Thanks for your comments, John. I knew my essay wouldn't win approval from Christian apologists. Still, I posted it anyway, and I won't apologize for that.
You are correct that rejecting the biblical moral code leads to the need for a replacement but wrong that atheism is a belief system; it's not. Atheism tells you nothing about a nonbeliever's code of ethics or worldview. The atheist is simply someone who responds to the question, "Do you believe there is a God or gods?" with the answer, "No." Many Buddhists are atheists, yet their worldview and moral code radically differ from my secular humanism.
Thanks for acknowledging that atheists can live morally upright lives. This particular atheist accepts that while some theists live admirably virtuous lives, some seek to criminalize otherness, and some use their faith as if it's a get-out-of-Hell-free card.
Regarding the origin of rules allowing killing in war and self-defense, these are in the Bible, but so is Babylonia. That doesn't mean that Old Testament authors invented Ancient Babylon. Long before the Torah began to be committed to writing, Ancient Egypt and Sumeria had codified such laws. Archeologists tell us that stone-age hunter-gatherer tribes had such rules 50,000 years ago.
The Bible doesn't strike me as a good source of morality. It allows chattel slavery, promotes child abuse, endorses misogyny, the killing of witches, and records genocide after genocide supposedly ordered by Yahweh.

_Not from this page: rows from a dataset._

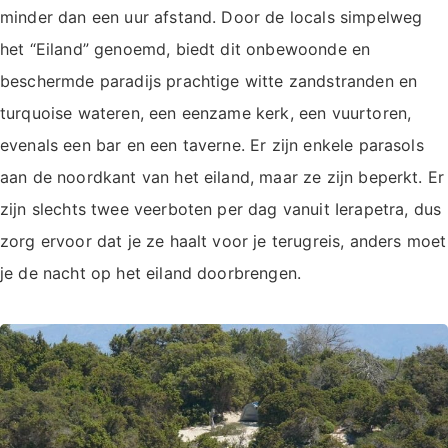
minder dan een uur afstand. Door de locals simpelweg
het “Eiland” genoemd, biedt dit onbewoonde en
beschermde paradijs prachtige witte zandstranden en
turquoise wateren, een eenzame kerk, een vuurtoren,
evenals een bar en een taverne. Er zijn enkele parasols
aan de noordkant van het eiland, maar ze zijn beperkt. Er
zijn slechts twee veerboten per dag vanuit Ierapetra, dus
zorg ervoor dat je ze haalt voor je terugreis, anders moet
je de nacht op het eiland doorbrengen.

It's a bandwagon fallacy to claim theism is true because many people accept it. Nearly 100% of humanity once was confident they lived in a geocentric solar system on a flat earth, but their beliefs did not impact Earth's shape or orbit around the sun.
As to detecting a deity, I know many theists believe they hear a "still, small voice," but neuroscience shows that what they 'hear' is the creation of their subconscious mind. We have not found a falsifiable way to contact any deity, and that fact speaks powerfully against the God of the Bible's existence.